The image is of Generex's exhibition booth at ADA 2011, courtesy of Generex's Todd Falls. Click the image to enlarge. The abstract being presented at ADA 2011 highlights final six month data from a Phase II study with IGT subjects, or prediabetics, which may present a paradigm change in how they are treated. The following is the abstract from the event:
Treatment of Impaired Glucose Tolerance with Buccal Spray Insulin: A 6 Months Randomised Controlled Trial
Author(s): ANDREA PALERMO, NICOLA NAPOLI, ERNESTO MADDALONI, ANGELO LAURIA, SILVIA MANFRINI, MARIA ALTOMARE, SERGIO LEOTTA, PAOLO POZZILLI
Abstract Body: In patients with impaired glucose tolerance (IGT), upon implementation of life style changes and metformin, a third returns to normal glucose tolerance, a third continues with IGT and the rest goes on to develop clinical type 2 diabetes. An increased risk for cardiovascular disease occurs in the latter two groups even though there is no progression to diabetes. A previous proof of concept study demonstrated that treatment with 12 puffs of buccal spray insulin was followed by a significant 29.6% decrease in mean plasma glucose at two-hours and a 26.8% decrease at three-hours.
We have designed a randomized controlled trial in patients with IGT comparing buccal spray insulin (Ora-lyn) (12 puffs per meal) plus physical exercise and diet (treatment group A, n=16, HbA1c at entry 6.06% + 0.5) vs. physical exercise and diet only (control group B, n=16, HbA1c at entry 5.9% + 0.3). HbA1c levels, metabolic parameters and insulin antibodies were measured at baseline and every 3 months up to 6 months. Primary endpoint is the reduction of HbA1c of 0.3% at 6 month treatment between the experimental and the control group. Secondary endpoints include the evaluation of antibodies against insulin (IA), changes in body weight and number of hypoglycaemic events.
Subjects treated with buccal spray insulin achieved a significant reduction of HbA1c compared to the control group (Δ HbA1c 0'- 6 month -0.34%+0,1 vs +0.07%+ 0,1 p =0,03). There was no significant difference in body weight and no hypoglycaemic or other adverse events were observed during the study period in both groups. No generation of IA was observed in subjects with IGT treated with buccal spray insulin.
These preliminary results indicate that buccal spray insulin is an effective treatment compared to diet + physical exercise in patients with IGT in reducing HbA1c without adverse effects. A larger trial is required to demonstrate the long term effects of this therapy. Here is the link.
According to data from the 2011 National Diabetes Fact Sheet, 79 million people in the U.S. have prediabetes (IGT). As obesity rates rise, so does the need to medically treat this group when the current recommendations of diet and exercise fall short. We have learned in recent weeks that the ongoing Phase III study in Type 1 patients has reached a protocol approved amount of subjects, and will be closed to new recruits.
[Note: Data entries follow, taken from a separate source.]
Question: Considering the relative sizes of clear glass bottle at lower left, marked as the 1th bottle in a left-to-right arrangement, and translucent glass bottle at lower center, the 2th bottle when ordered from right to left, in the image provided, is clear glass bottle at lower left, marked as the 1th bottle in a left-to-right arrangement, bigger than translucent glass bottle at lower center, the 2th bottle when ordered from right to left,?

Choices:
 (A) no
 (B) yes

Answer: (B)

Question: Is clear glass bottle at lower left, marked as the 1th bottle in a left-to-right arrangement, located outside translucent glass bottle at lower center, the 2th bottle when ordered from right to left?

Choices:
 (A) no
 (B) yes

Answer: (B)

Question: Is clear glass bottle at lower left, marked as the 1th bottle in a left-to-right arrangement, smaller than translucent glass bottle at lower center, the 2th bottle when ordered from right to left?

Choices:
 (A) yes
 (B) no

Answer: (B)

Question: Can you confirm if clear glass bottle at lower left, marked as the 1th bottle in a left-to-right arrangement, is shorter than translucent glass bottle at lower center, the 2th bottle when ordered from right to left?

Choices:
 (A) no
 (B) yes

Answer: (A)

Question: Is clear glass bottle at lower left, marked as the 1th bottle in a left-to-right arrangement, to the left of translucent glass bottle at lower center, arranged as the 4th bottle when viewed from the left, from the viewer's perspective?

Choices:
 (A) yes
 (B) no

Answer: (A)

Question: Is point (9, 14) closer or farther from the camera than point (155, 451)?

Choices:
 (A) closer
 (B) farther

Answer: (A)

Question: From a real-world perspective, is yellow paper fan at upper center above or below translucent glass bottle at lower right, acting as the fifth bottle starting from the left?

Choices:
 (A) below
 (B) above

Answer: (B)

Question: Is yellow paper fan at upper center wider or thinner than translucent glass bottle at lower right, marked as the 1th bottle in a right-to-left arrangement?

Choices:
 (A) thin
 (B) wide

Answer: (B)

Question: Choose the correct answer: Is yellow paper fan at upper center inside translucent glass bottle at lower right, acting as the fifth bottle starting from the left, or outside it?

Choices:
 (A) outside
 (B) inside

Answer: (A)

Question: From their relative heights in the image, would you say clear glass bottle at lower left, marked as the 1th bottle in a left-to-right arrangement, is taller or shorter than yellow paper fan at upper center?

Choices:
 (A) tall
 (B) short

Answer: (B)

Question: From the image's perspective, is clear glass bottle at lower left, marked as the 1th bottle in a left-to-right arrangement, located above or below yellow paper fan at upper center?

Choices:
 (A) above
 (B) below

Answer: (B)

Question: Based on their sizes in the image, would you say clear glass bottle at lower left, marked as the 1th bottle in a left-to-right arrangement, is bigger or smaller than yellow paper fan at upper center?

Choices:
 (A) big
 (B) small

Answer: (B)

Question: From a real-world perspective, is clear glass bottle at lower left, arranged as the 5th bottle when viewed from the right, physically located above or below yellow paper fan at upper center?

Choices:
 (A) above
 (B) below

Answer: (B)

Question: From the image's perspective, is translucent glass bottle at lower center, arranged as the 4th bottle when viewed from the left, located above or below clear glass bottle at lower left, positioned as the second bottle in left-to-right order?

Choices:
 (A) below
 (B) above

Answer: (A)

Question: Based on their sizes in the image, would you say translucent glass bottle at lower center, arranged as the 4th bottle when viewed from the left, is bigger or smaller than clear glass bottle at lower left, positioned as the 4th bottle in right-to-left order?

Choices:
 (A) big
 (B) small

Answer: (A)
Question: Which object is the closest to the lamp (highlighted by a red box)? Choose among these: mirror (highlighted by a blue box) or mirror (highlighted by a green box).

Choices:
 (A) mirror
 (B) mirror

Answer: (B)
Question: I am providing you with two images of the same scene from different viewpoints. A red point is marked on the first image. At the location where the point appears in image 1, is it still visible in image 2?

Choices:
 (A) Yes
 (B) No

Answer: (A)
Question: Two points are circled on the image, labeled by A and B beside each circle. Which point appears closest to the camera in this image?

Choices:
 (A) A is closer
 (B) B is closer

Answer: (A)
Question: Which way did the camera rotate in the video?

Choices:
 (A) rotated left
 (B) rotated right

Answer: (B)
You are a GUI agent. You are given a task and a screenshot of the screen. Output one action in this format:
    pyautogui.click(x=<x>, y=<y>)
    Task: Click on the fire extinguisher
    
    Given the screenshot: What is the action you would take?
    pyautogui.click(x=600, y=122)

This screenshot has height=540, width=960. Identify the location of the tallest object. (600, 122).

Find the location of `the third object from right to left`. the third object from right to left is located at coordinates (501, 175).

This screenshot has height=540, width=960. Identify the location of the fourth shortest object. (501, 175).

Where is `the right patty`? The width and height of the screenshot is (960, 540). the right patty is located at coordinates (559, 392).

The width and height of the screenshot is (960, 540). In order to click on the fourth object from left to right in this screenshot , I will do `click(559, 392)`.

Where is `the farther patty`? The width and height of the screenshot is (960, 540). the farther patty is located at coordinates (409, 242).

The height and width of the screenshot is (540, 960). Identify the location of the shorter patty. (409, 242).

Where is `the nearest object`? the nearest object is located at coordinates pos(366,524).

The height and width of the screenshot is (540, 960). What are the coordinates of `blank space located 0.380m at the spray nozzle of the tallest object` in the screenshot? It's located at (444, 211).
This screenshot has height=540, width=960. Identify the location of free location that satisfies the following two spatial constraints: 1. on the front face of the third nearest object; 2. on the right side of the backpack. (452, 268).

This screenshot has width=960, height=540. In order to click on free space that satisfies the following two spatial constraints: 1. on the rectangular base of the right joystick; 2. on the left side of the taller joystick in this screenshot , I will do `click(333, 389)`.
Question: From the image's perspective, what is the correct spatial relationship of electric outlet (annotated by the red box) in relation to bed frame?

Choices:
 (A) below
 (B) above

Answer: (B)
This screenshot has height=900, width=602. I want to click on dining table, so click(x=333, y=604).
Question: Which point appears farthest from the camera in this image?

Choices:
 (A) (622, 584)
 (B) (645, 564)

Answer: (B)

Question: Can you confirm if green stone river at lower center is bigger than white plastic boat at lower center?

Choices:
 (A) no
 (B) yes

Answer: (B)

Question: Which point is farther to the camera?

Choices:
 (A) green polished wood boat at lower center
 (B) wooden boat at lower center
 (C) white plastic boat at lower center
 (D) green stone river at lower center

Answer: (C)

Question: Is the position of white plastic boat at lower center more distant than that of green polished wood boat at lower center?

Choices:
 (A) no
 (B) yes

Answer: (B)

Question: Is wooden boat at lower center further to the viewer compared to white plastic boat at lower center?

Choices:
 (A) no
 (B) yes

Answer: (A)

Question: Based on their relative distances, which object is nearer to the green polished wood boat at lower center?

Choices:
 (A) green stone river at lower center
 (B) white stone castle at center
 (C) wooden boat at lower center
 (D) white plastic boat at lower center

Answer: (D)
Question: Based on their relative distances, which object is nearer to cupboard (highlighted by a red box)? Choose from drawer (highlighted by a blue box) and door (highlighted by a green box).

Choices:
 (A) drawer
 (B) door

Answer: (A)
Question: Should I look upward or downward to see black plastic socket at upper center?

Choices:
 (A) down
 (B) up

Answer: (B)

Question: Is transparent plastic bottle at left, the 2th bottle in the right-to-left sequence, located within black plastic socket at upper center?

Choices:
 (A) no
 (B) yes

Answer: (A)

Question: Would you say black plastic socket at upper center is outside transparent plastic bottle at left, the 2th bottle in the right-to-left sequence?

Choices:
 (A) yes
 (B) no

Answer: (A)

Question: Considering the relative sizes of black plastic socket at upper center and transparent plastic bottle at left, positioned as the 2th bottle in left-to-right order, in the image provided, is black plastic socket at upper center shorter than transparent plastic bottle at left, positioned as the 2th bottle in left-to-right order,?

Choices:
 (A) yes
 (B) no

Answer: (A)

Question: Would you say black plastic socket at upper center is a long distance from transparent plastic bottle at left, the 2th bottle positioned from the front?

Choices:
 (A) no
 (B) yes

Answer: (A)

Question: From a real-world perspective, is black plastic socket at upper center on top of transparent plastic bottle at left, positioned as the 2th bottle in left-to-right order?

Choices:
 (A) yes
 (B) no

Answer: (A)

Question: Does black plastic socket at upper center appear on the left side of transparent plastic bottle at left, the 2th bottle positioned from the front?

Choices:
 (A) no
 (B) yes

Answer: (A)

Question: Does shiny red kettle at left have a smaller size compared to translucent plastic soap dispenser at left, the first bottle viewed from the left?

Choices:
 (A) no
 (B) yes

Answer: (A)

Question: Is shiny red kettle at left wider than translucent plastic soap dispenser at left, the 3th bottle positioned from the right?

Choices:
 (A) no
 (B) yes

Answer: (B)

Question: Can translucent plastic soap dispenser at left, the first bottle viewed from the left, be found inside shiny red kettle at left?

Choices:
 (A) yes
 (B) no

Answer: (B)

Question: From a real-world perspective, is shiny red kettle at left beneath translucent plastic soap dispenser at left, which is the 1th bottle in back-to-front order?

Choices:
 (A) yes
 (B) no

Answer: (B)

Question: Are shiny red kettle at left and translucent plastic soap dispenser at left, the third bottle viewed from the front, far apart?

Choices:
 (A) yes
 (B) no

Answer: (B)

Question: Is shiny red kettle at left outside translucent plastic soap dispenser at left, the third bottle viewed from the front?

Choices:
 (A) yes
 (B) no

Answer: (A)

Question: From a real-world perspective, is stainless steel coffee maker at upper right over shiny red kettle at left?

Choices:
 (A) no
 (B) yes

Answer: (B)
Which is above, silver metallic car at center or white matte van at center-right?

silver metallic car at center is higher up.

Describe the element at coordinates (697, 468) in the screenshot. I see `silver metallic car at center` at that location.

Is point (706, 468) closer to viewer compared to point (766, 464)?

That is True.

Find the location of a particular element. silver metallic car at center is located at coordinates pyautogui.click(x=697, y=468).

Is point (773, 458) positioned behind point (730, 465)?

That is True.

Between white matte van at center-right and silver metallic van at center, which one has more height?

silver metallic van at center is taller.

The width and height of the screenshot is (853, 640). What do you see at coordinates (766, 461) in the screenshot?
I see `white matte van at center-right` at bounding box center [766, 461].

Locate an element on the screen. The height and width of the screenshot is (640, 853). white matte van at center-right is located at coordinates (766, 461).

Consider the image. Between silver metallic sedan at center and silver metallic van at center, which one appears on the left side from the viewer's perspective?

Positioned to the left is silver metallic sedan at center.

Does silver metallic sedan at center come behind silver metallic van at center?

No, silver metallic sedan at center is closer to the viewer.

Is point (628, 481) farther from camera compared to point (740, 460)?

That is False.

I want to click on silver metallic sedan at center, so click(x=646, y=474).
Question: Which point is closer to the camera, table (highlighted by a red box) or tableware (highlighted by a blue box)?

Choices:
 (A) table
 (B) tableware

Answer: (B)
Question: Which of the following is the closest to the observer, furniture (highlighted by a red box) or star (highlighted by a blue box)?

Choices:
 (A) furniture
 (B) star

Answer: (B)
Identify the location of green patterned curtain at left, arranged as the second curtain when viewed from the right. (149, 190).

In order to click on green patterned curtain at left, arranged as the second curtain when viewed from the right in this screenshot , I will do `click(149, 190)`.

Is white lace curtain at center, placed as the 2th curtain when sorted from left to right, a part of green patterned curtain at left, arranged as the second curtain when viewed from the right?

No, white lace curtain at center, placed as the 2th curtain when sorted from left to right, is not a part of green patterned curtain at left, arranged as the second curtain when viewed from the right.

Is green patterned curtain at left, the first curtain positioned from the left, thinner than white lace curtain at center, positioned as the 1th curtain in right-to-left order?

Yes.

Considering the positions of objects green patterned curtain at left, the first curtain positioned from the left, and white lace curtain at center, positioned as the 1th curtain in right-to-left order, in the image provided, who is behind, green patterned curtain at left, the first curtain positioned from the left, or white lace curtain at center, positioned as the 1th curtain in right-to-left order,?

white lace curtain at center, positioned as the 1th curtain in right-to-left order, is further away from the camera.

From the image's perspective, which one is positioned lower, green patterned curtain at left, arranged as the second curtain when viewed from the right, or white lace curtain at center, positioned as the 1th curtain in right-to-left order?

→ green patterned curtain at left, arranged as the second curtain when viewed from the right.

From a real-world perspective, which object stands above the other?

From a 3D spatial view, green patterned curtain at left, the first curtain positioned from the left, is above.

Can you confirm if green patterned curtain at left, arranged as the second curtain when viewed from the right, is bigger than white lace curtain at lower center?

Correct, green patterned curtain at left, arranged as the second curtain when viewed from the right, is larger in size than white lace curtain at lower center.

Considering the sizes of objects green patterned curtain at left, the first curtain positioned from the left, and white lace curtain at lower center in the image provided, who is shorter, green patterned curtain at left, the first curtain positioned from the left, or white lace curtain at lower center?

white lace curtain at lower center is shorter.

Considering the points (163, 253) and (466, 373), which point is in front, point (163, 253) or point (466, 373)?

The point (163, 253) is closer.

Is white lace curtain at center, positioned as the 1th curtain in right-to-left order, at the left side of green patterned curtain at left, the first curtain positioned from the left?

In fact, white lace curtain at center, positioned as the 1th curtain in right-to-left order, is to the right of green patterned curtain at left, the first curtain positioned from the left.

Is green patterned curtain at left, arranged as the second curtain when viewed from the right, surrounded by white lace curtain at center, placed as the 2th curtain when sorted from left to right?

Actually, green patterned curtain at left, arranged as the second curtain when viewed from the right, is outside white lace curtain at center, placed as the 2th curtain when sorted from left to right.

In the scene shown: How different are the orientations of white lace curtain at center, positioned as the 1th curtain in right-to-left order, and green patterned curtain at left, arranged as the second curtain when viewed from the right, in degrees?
Final data may be available by the end of the year.
We now see positive Phase II results in IGT subjects, and plans to intitiate a Phase III study in Type 2 patients, anticipated to be completed by the end of 2013. A much broader label is being pursued for Oral-lyn, beyond Type 1's, whom make up only 10% of the US insulin market. With no adverse events reported in any studies, or cited as a concern in recent FDA guidance, Oral-lyn represents the next big thing that the current market does not understand.